Nuestra época responde con la velocidad; con la in-significancia llevada a lo grotesco. Una era más que post-moderna, hipermoderna pues ha llevado al extremo los aspectos más terribles de la modernidad ya libres del freno de la crítica y de la imaginación de otras posibilidades. No matices: sucesión incontrolada e indigesta. No tenemos ni un Quevedo ni una Sor Juana ni un Calderón.

Una respuesta a qué dice una sociedad cuyo fundamento ha sido vaciado es que no dice nada. Que el universo es una palabra que remite a otra palabra que no dice nada. Una respuesta es Góngora.

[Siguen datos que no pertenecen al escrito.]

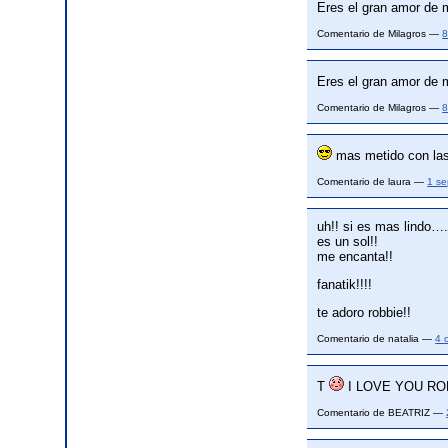
Eres el gran amor de 
Comentario de Milagros —
8
Eres el gran amor de m
Comentario de Milagros —
8
mas metido con las 
Comentario de laura —
1 se
uh!! si es mas lindo….
es un sol!!
me encanta!!
fanatik!!!!
te adoro robbie!!
Comentario de natalia —
4 
T
I LOVE YOU ROBBI
Comentario de BEATRIZ —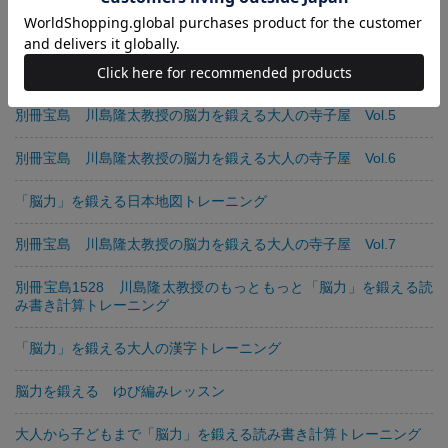
別冊宝島 川島隆太教授の脳力を鍛える大人の寺子屋 Vol.3
別冊宝島 川島隆太教授の脳力を鍛える大人の寺子屋 Vol.4
別冊宝島 川島隆太教授の脳力を鍛える大人の寺子屋 Vol.5
別冊宝島 川島隆太教授の脳力を鍛える大人の寺子屋 Vol.6
「脳力」を鍛える日本地図トレーニング
別冊宝島 川島隆太教授の脳力を鍛える大人の寺子屋 Vol.7
別冊宝島1528 川島隆太教授のもっともっと「脳力」を鍛える読
み書き計算トレーニング
「脳力」を鍛える大人の漢字トレーニング
脳力を鍛える ゆび編みレッスン
大人から子どもまで「脳力」を鍛える読み書き計算トレーニング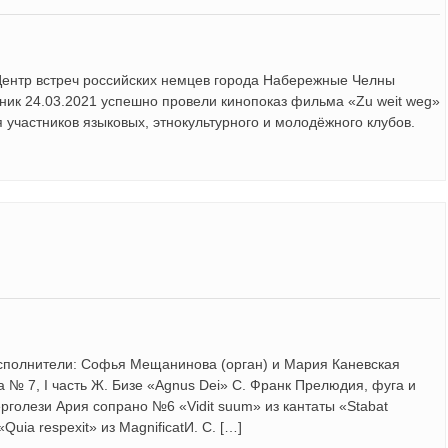
 Центр встреч российских немцев города Набережные Челны
ник 24.03.2021 успешно провели кинопоказ фильма «Zu weit weg»
 участников языковых, этнокультурного и молодёжного клубов.
Исполнители: Софья Мещанинова (орган) и Мария Каневская
 № 7, I часть Ж. Бизе «Agnus Dei» С. Франк Прелюдия, фуга и
ерголези Ария сопрано №6 «Vidit suum» из кантаты «Stabat
uia respexit» из MagnificatИ. С. […]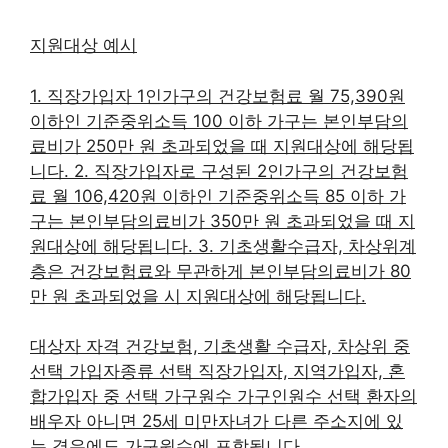
지원대상 예시
1. 직장가입자 1인가구의 건강보험료 월 75,390원
이하인 기준중위소득 100 이하 가구는 본인부담의
료비가 250만 원 초과되었을 때 지원대상에 해당됩
니다. 2. 직장가입자로 구성된 2인가구의 건강보험
료 월 106,420원 이하인 기준중위소득 85 이하 가
구는 본인부담의료비가 350만 원 초과되었을 때 지
원대상에 해당됩니다. 3. 기초생활수급자, 차상위계
층은 건강보험료와 무관하게 본인부담의료비가 80
만 원 초과되었을 시 지원대상에 해당됩니다.
대상자 자격 건강보험, 기초생활 수급자, 차상위 중
선택 가입자종류 선택 직장가입자, 지역가입자, 혼
합가입자 중 선택 가구원수 가구인원수 선택 환자의
배우자 아니면 25세 미만자녀가 다른 주소지에 있
는 경우에도 가구원수에 포함됩니다.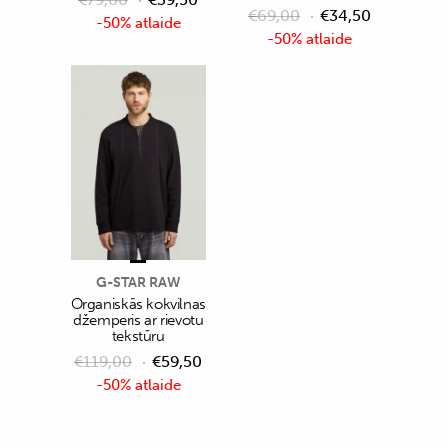
€
69,00
€
34,50
-50% atlaide
-50% atlaide
G-STAR RAW
Organiskās kokvilnas
džemperis ar rievotu
tekstūru
€
119,00
€
59,50
-50% atlaide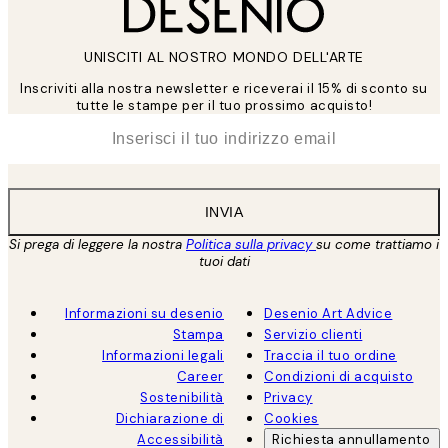
UNISCITI AL NOSTRO MONDO DELL'ARTE
Inscriviti alla nostra newsletter e riceverai il 15% di sconto su
tutte le stampe per il tuo prossimo acquisto!
*
Email
INVIA
Si prega di leggere la nostra
Politica sulla privacy
su come trattiamo i
tuoi dati
Informazioni su desenio
Desenio Art Advice
Stampa
Servizio clienti
Informazioni legali
Traccia il tuo ordine
Career
Condizioni di acquisto
Sostenibilità
Privacy
Dichiarazione di
Cookies
Accessibilità
Richiesta annullamento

Otra respuesta posible al límite de sentido al que nos llevan tanto Góngora como Mallarmé es que si bien no hay una realidad tangible, sí hay una posibilidad del ser. Que el universo no parte de la nada, sino como pensaron los griegos, de lo informe. Que, como dijeron los románticos, el universo habla en versos oscuros de los que no somos sino parte e intérpretes a la vez. Que todo se comunica y que, como dirían los griegos, todo está por nacer. Que crear es develar.

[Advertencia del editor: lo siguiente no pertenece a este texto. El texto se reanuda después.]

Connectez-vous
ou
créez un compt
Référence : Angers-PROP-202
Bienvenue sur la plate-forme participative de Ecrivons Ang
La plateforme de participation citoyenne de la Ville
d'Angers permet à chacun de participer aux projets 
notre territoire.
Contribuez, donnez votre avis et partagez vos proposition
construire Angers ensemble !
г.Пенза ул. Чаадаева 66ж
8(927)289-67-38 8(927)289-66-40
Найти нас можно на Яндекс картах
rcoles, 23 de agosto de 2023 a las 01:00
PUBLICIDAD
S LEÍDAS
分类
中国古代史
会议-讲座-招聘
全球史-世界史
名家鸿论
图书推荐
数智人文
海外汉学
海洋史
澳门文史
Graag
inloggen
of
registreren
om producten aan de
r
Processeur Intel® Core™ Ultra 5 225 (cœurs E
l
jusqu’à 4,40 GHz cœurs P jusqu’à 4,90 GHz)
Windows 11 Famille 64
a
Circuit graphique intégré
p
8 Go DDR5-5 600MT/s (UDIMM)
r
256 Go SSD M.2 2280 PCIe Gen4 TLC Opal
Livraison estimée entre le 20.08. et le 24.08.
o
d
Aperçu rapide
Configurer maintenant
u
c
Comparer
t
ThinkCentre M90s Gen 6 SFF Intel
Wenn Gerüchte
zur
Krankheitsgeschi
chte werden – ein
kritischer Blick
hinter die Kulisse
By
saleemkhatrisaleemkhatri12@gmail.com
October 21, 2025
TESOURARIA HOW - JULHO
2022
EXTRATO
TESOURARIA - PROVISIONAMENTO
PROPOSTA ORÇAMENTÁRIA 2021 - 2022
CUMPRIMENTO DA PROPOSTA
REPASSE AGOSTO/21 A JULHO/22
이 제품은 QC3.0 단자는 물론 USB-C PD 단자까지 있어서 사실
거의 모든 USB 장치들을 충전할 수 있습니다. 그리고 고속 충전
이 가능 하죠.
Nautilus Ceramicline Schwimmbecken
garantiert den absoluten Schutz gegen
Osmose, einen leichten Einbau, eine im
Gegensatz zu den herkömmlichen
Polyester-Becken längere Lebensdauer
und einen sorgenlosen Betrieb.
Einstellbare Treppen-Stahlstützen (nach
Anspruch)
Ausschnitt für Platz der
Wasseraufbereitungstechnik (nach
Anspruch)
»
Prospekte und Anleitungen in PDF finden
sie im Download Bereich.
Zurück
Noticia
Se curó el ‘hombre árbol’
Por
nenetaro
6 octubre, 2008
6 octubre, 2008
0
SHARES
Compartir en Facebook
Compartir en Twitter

Otra respuesta es la libertad de crear al universo de nuevo. Con la consciencia esta vez de que esa recreación será sólo un momento más de esa gran sinfonía. Una creación que es un juego, pero que por ello mismo vale toda una vida. Aprender a soñar con la seriedad de los niños… y con su consciencia.

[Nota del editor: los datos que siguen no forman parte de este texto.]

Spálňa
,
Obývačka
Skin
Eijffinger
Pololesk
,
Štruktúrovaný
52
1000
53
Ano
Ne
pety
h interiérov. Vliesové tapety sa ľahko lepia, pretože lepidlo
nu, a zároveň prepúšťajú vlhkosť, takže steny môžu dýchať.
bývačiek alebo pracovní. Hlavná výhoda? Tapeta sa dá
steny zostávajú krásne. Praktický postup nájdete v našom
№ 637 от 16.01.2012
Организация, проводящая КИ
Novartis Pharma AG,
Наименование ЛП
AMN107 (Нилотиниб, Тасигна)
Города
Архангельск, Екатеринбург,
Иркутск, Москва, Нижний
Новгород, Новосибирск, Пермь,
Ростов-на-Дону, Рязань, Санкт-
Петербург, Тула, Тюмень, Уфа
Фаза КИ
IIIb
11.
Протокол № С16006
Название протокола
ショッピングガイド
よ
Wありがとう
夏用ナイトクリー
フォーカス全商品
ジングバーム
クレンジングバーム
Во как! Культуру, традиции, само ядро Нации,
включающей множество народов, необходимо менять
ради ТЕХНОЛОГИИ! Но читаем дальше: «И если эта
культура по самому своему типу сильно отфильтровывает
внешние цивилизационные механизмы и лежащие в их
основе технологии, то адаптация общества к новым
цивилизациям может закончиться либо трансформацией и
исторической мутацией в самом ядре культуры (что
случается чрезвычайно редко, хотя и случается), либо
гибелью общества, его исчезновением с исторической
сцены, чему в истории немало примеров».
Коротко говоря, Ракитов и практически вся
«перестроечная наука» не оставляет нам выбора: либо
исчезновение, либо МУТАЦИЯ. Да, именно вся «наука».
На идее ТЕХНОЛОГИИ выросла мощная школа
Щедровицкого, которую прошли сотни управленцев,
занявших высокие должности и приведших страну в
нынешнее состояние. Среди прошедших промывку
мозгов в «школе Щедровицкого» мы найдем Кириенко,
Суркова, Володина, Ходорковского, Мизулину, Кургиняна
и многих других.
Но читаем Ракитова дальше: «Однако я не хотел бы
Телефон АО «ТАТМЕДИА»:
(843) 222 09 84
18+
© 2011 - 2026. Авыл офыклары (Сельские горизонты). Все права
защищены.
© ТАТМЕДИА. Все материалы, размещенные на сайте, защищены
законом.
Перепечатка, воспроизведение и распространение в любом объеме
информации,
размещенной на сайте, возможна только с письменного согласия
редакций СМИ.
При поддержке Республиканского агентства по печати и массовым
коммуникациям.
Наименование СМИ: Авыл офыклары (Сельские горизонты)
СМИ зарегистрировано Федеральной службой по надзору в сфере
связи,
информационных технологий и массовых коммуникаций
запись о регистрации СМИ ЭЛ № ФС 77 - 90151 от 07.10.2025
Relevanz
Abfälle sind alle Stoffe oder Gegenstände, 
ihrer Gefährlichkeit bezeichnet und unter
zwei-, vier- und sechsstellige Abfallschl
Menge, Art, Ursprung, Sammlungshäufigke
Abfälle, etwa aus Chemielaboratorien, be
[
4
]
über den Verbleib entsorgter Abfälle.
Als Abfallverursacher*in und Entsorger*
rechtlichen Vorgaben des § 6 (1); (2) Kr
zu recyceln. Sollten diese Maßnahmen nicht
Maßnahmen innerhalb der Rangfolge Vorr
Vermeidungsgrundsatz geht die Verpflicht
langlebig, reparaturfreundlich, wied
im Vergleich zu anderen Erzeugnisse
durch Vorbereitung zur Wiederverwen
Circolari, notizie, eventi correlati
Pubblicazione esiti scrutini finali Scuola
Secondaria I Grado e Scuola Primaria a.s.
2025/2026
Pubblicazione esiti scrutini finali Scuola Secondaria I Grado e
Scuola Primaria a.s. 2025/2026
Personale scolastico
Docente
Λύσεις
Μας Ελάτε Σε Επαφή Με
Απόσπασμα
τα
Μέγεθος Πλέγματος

Esa respuesta, sí, de nuevo: es Góngora.

Góngora: el más contemporáneo de los poetas. Y aquel que nos señala una salida.

No a través de la imitación de su estilo, no a través de la reproducción de sus admirables poemas, sino con su ejemplo. Un ejemplo que no debe ser simplemente imitado, sino recreado. La fuerza para aventurarse a lo desconocido. Para mirar ese abismo de frente y cantarlo.

Una invitación a cantarlo sin dejar cerrada esa puerta a la destrucción consciente que es la crítica.

A soñar con los ojos abiertos.


César Alain Cajero Sánchez





[1] Quevedo y, en sus escritos políticos, Dante, al igual que un puñado de otros poetas en diversas épocas, preludiaron esta situación, sin embargo, nunca fue tan generalizada. La modernidad es la época de la crítica e inclusive poetas tan, por decirlo de alguna manera, físicos como Neruda incursionaron de una manera u otra en la crítica.

[2] El nazi-fascismo, como ya lo he sugerido en otro ensayo, me parece al mismo tiempo, fruto de aquella revisión de los valores del periodo entreguerras (una lectura fácil y sesgada de los grandes pensadores vitalistas) así como el resultado natural de un elemento poco señalado de los valores de la Ilustración: aquel que ve al cosmos como una maquinaria y a la razón como un elemento para la creación de la técnica. No sólo ello: el nazi-fascismo, creo yo, es la culminación de toda la experiencia humana, de toda la civilización. Una culminación grosera, pero efectiva y que llevó a su límite todas las esperanzas del ser humano.

[3] Su terrible pecado: el antihumanismo. Para Occidente, desde el cristianismo, tratar al cuerpo y con él al mundo como simple materia sin sentido, que se usa o deshecha pues en ella habita la corrupción, es algo natural. Pero el nazi-fascismo, siguiendo los dictados de la “ciencia” determinista del siglo XIX, lleva naturalmente esta idea al mismo ser humano (como si no fuese suficiente pensar el mundo de esta manera). El hombre (y en esto fueron más consecuentes y menos hipócritas) es, por tanto, también algo que se usa. Un utensilio.

[4] Para quien no lo sepa, la gorguera se usó porque no todos podían usar ropa interior. Los que sí podían, empezaron a dejar ver un poco de esa ropa interior como seña de distinción. Poco a poco, ese pedazo que se dejaba ver se hizo más y más grande hasta que apareció la gorguera. Lo más curioso es que para entonces, muchas veces el que la usaba, ya no usaba ropa interior: lo importante era lo que se mostraba.

[5] Aquí, el verbo “deberemos” es de rigor. Parece que después de haberse justificado conceptualmente una “obra” es necesario que la apreciemos, so pena de ser tachados de censores, “reaccionarios” o simples idiotas.